In every case where HRA has been previously carried out, the continued suitability of that HRA for the variation application should be considered by the competent authority. In some cases a revision to the previous HRA may be needed. This may require a new consultation with us over any appropriate assessment, in which case we should provide advice.
Where a proposal has previously been subject to HRA, and the effect of the variation application can be demonstrated to be clearly insubstantial, it will still be good practice for the competent authority to record why this is so as part of an update to the original HRA. As little as a couple of sentences presenting such reasoning could be considered as an update to the previous HRA, if the situation warrants it.
Where a proposal has not previously been subject to HRA, consideration should be given to the potential new need for HRA, noting that there sometimes may be circumstances where even a seemingly small change in methodology, timing, infrastructure etc., might trigger a change in position from ‘no likely significant effect’ to ‘likely significant effect’ on a European site, or a change in position regarding the appropriate assessment test on-site integrity.
The focus of our advice should be on any new or intensified significant effects.

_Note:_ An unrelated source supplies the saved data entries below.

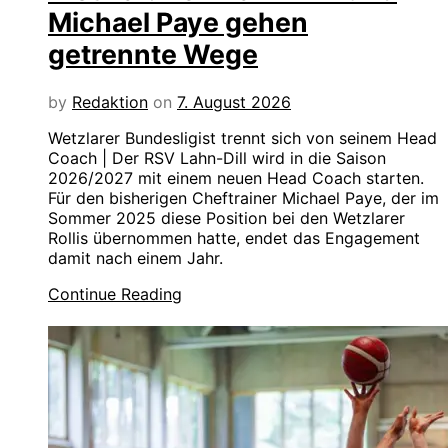
Michael Paye gehen
getrennte Wege
by
Redaktion
on
7. August 2026
Wetzlarer Bundesligist trennt sich von seinem Head
Coach | Der RSV Lahn-Dill wird in die Saison
2026/2027 mit einem neuen Head Coach starten.
Für den bisherigen Cheftrainer Michael Paye, der im
Sommer 2025 diese Position bei den Wetzlarer
Rollis übernommen hatte, endet das Engagement
damit nach einem Jahr.
Continue Reading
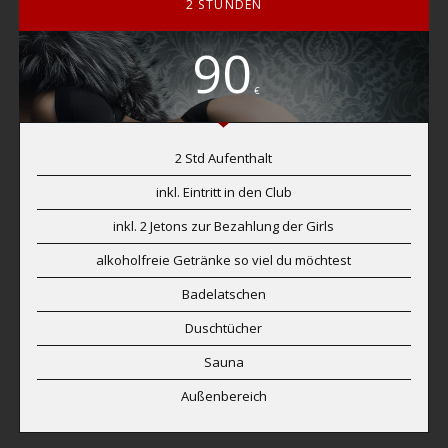
2 STUNDEN
90
€
2 Std Aufenthalt
inkl. Eintritt in den Club
inkl. 2 Jetons zur Bezahlung der Girls
alkoholfreie Getränke so viel du möchtest
Badelatschen
Duschtücher
Sauna
Außenbereich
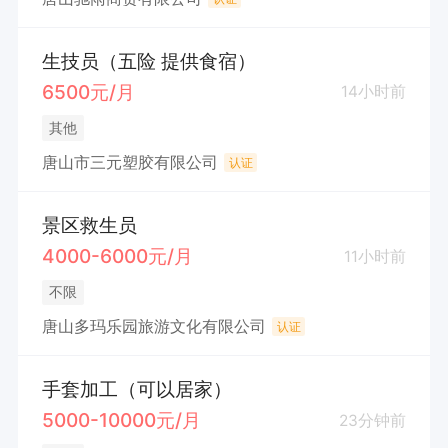
生技员（五险 提供食宿）
6500元/月
14小时前
其他
唐山市三元塑胶有限公司
认证
景区救生员
4000-6000元/月
11小时前
不限
唐山多玛乐园旅游文化有限公司
认证
手套加工（可以居家）
5000-10000元/月
23分钟前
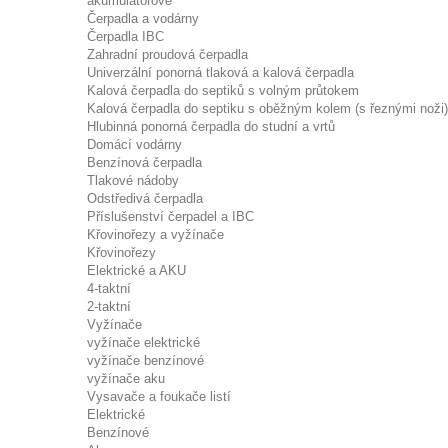
akumulátorové
Čerpadla a vodárny
Čerpadla IBC
Zahradní proudová čerpadla
Univerzální ponorná tlaková a kalová čerpadla
Kalová čerpadla do septiků s volným průtokem
Kalová čerpadla do septiku s oběžným kolem (s řeznými noži)
Hlubinná ponorná čerpadla do studní a vrtů
Domácí vodárny
Benzínová čerpadla
Tlakové nádoby
Odstředivá čerpadla
Příslušenství čerpadel a IBC
Křovinořezy a vyžínače
Křovinořezy
Elektrické a AKU
4-taktní
2-taktní
Vyžínače
vyžínače elektrické
vyžínače benzínové
vyžínače aku
Vysavače a foukače listí
Elektrické
Benzínové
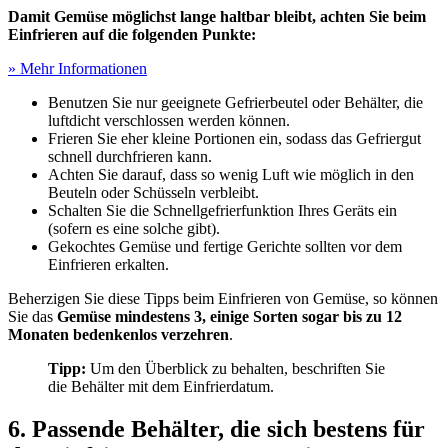
Damit Gemüse möglichst lange haltbar bleibt, achten Sie beim
Einfrieren auf die folgenden Punkte:
» Mehr Informationen
Benutzen Sie nur geeignete Gefrierbeutel oder Behälter, die
luftdicht verschlossen werden können.
Frieren Sie eher kleine Portionen ein, sodass das Gefriergut
schnell durchfrieren kann.
Achten Sie darauf, dass so wenig Luft wie möglich in den
Beuteln oder Schüsseln verbleibt.
Schalten Sie die Schnellgefrierfunktion Ihres Geräts ein
(sofern es eine solche gibt).
Gekochtes Gemüse und fertige Gerichte sollten vor dem
Einfrieren erkalten.
Beherzigen Sie diese Tipps beim Einfrieren von Gemüse, so können
Sie das
Gemüse mindestens 3, einige Sorten sogar bis zu 12
Monaten bedenkenlos verzehren
.
Tipp:
Um den Überblick zu behalten, beschriften Sie
die Behälter mit dem Einfrierdatum.
6. Passende Behälter, die sich bestens für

If relevant, we should reference our earlier consultation response as context, but avoid repeating detail.
If we objected to the original, now consented, proposal, we should specify how the variation application has or hasn’t altered the effects that were the basis for our objection. Where the variation application gives rise to new or intensified significant effects relating to the same objection issue, it will be a matter of judgement as to whether to present our advice in the form of a new objection. We should not repeat our objection if there are no new or intensified significant effects, and any further grounds for a new objection will require the usual level of approval.